O nacionalismo, presa ainda do conceito maximalista atrás citado e, nalguns sectores, ainda de um isolacionismo (bem burguês (pequeno), aliás) hesita em tomar a peito esta questão, armando-se da coragem dos Pais Nacionais do galeguismo político (primeira metade do Século XX).
Se ser nação é assumir a possibilidade de construir um Estado… mais verdade ainda é ser nação é que a língua própria seja indiscutivelmente a língua nacional" (CN). E esta, o galego só a pode cumprir cabalmente, se for aglutinadora e cimento de um povo, se se lhe der a continuidade histórica necessária, aquela que o galego enquanto tal, remetido durante muitos séculos a língua apenas oral e rural, não pôde beneficiar, mas que o galego, enquanto português, se temperou, tornando-se não apenas língua literária de larga produção mas ainda língua pluricontinental, a quinta mais falada no mundo (maternal).
Citamos o mais conhecido galeguista português, até hoje, Rodrigues Lapa:
Certos indivíduos, arvorados em linguistas, ignoram ou fingem ignorar a diferença entre vários tipos de língua: a que falamos no trato quotidiano, propriamente a fala; a que empregamos na escrita; e a que é mais elaborada e usamos na literatura. As duas pontas desta cadeia são obviamente a fala e a língua literária. Não é lícito confundi-las. O processo da língua oral é simples: uma vez lançada a mensagem, o signo é esquecido; mas o enunciado literário não morre por ter servido, "está feito expressamente para renascer das suas cinzas e tornar a ser indefinidamente o que acaba de ser", assim escreveu Paulo Valéry…
a recuperação literária do galego padece de um erro fundamental: a transplantação pura e simples da fala corrente para o texto dos livros.

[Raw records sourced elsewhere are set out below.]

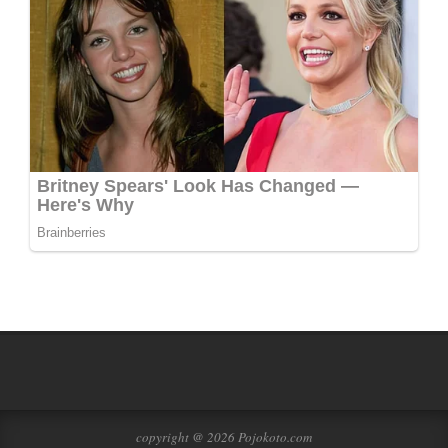
copyright @ 2026 Pojokoto.com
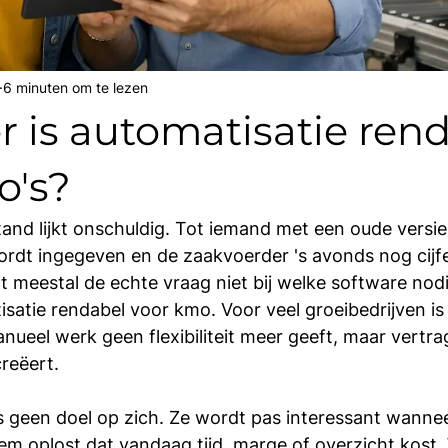
6 minuten om te lezen
 is automatisatie ren
o's?
and lijkt onschuldig. Tot iemand met een oude versie
ordt ingegeven en de zaakvoerder 's avonds nog cijfer
t meestal de echte vraag niet bij welke software nodi
satie rendabel voor kmo. Voor veel groeibedrijven is 
eel werk geen flexibiliteit meer geeft, maar vertrag
creëert.
s geen doel op zich. Ze wordt pas interessant wanne
m oplost dat vandaag tijd, marge of overzicht kost. 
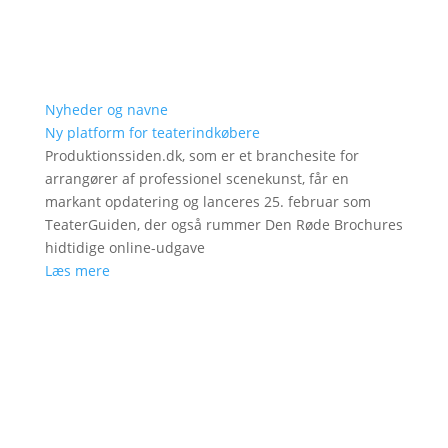
Nyheder og navne
Ny platform for teaterindkøbere
Produktionssiden.dk, som er et branchesite for
arrangører af professionel scenekunst, får en
markant opdatering og lanceres 25. februar som
TeaterGuiden, der også rummer Den Røde Brochures
hidtidige online-udgave
Læs mere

Não é assim que se forja uma literatura.
Considerar o galego como parte integrante do sistema linguístico galego-português-brasileiro, com o nome internacional de português, aproximar radicalmente (em sentido próprio) o galego escrito da norma portuguesa-brasileira, enriquecer a nossa língua comum dos milhares de vocábulos e expressões galegas, eis o caminho a percorrer: o que falta.

3 Comments:

The Sobrado said...

Pois éche ben certo que prefiro ser cabeza de rato que rabo de león. Sexa cal sexa o león. O texto é ben claro para as dúas bandas do Miño, só falla a comunicación e a vontade política, claro.
Tamén é certo que a vontade nacionalista deste país vai ligada ao sentimento de clase... diría Granpurismo: "éche así..." e o resto é vanidade.
"Viva Galiza ceibe e socialista" (pancarta na Alameda de Compostela o 25 de Xullo do 78 -penso- eu con 2 aniños e meu pai comezando a militar na UPG.

O'Chini said...

Pois!!! 10 pontos! Sobre tudo isso de que o galeguismo tem que trascender ao debate esquerda-dereita.

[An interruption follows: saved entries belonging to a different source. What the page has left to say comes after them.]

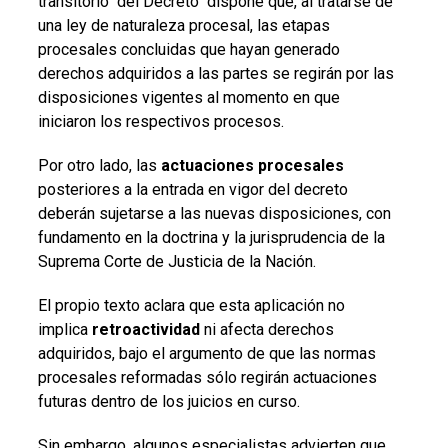
transitorio del Decreto dispone que, al tratarse de
una ley de naturaleza procesal, las etapas
procesales concluidas que hayan generado
derechos adquiridos a las partes se regirán por las
disposiciones vigentes al momento en que
iniciaron los respectivos procesos.
Por otro lado, las
actuaciones procesales
posteriores a la entrada en vigor del decreto
deberán sujetarse a las nuevas disposiciones, con
fundamento en la doctrina y la jurisprudencia de la
Suprema Corte de Justicia de la Nación.
El propio texto aclara que esta aplicación no
implica
retroactividad
ni afecta derechos
adquiridos, bajo el argumento de que las normas
procesales reformadas sólo regirán actuaciones
futuras dentro de los juicios en curso.
Sin embargo, algunos especialistas advierten que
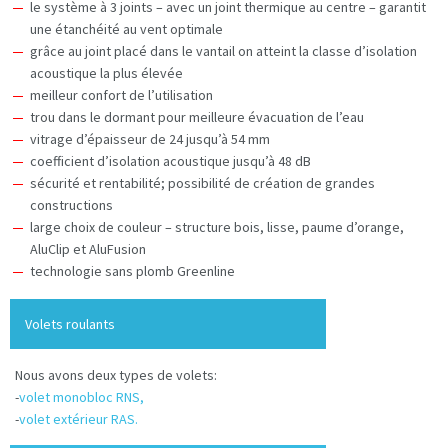
le système à 3 joints – avec un joint thermique au centre – garantit
une étanchéité au vent optimale
grâce au joint placé dans le vantail on atteint la classe d’isolation
acoustique la plus élevée
meilleur confort de l’utilisation
trou dans le dormant pour meilleure évacuation de l’eau
vitrage d’épaisseur de 24 jusqu’à 54 mm
coefficient d’isolation acoustique jusqu’à 48 dB
sécurité et rentabilité; possibilité de création de grandes
constructions
large choix de couleur – structure bois, lisse, paume d’orange,
AluClip et AluFusion
technologie sans plomb Greenline
Volets roulants
Nous avons deux types de volets:
-
volet monobloc RNS,
-
volet extérieur RAS.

Hei Gon, cola a fonte! Onde o atopaches?

Um apontamento: a minha percepçom da percepçom (valga a rebuznáncia!) que tenhem os portugueses de nós nom é tam desoladora. Valga tamém que eu me movo num mundo universitário.

Olho ao dado: O Mendes Ferrim presidente da RAG!!
Lembro como o tipo dizia aquilo de "as elites portuguesas non nos tenhem em conta". Cada vez fica mais claro que isto nom é certo. E eu me pregunto: se ao final sai elegido presidente, cairá na trampa de atacar ao reintegracionista e entregar em bandeja ao espanholismo mais um argumento para armar escándalo na Voz de Galicia, TVG, etc??

Gonzalo Amorin said...

É triste ver como tamém a naçom filha nos apagou da sua história, eles tampouco podiam tolerar ser filhos dum anaco de Espanha. Mui triste! Pero em honra a verdade as elites cultarais do pais português nom podem, nem devem, ficar a marge. Agora nom hai perigo dumha invassom catelhana, como dí o texto. Oxalá o processo de achegamento seja rápido, porque nos resta mui pocuo tempo.

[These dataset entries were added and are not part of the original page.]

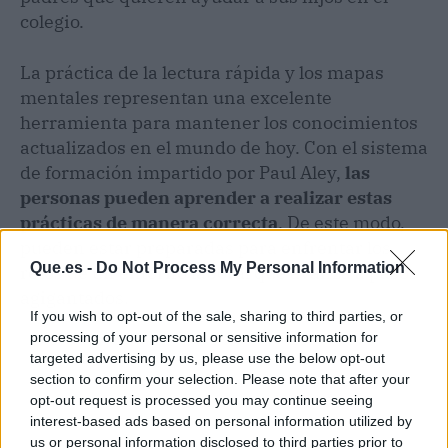
colegio.
La práctica de la lectura rápida y los mapas
mentales representan una excelente
herramienta para mantener los conocimientos
actualizados en el mundo de hoy. Con el sistema
de formación impartido por Paul Aley,
las
personas pueden aprender a realizar estas
prácticas de manera correcta
. De este modo,
pueden estar preparadas para enfrentar los
Que.es -
Do Not Process My Personal Information
retos de un entorno laboral que avanza a pasos
agigantados.
If you wish to opt-out of the sale, sharing to third parties, or
processing of your personal or sensitive information for
targeted advertising by us, please use the below opt-out
section to confirm your selection. Please note that after your
opt-out request is processed you may continue seeing
interest-based ads based on personal information utilized by
us or personal information disclosed to third parties prior to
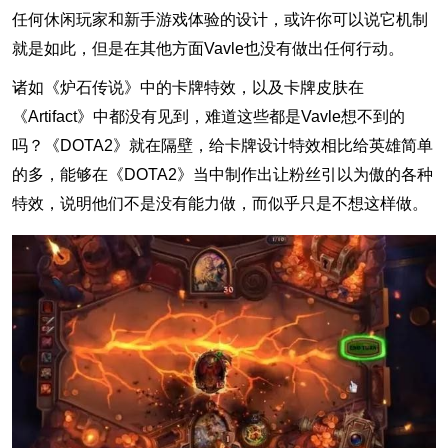
任何休闲玩家和新手游戏体验的设计，或许你可以说它机制
就是如此，但是在其他方面Vavle也没有做出任何行动。
诸如《炉石传说》中的卡牌特效，以及卡牌皮肤在
《Artifact》中都没有见到，难道这些都是Vavle想不到的
吗？《DOTA2》就在隔壁，给卡牌设计特效相比给英雄简单
的多，能够在《DOTA2》当中制作出让粉丝引以为傲的各种
特效，说明他们不是没有能力做，而似乎只是不想这样做。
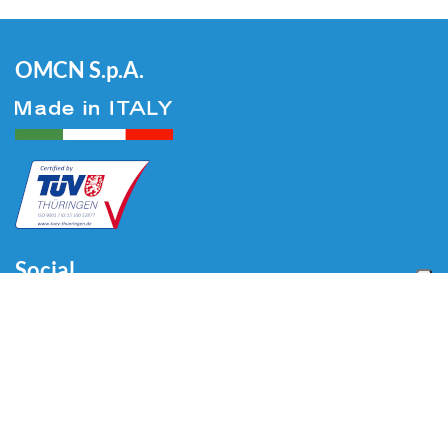
OMCN S.p.A.
Social
Menu
Home
Chi siamo
Automotive
Tire Equipment
Industria
Promozioni
Blog
Video
Download
Contatti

Em quando à dinámica de classes na Galiza, eu estou ao favor dumha trégoa que fixe o obxectivo no País. Eu prefiro sempre a um patriota seja da cor que seja, nom estám as cousas para exigir demassiado. Isso si, sem renuciar nunca ao socialismo, por suposto, pero agora a luita é Galiza.

Chainis teis o artigo no portal da AGAL.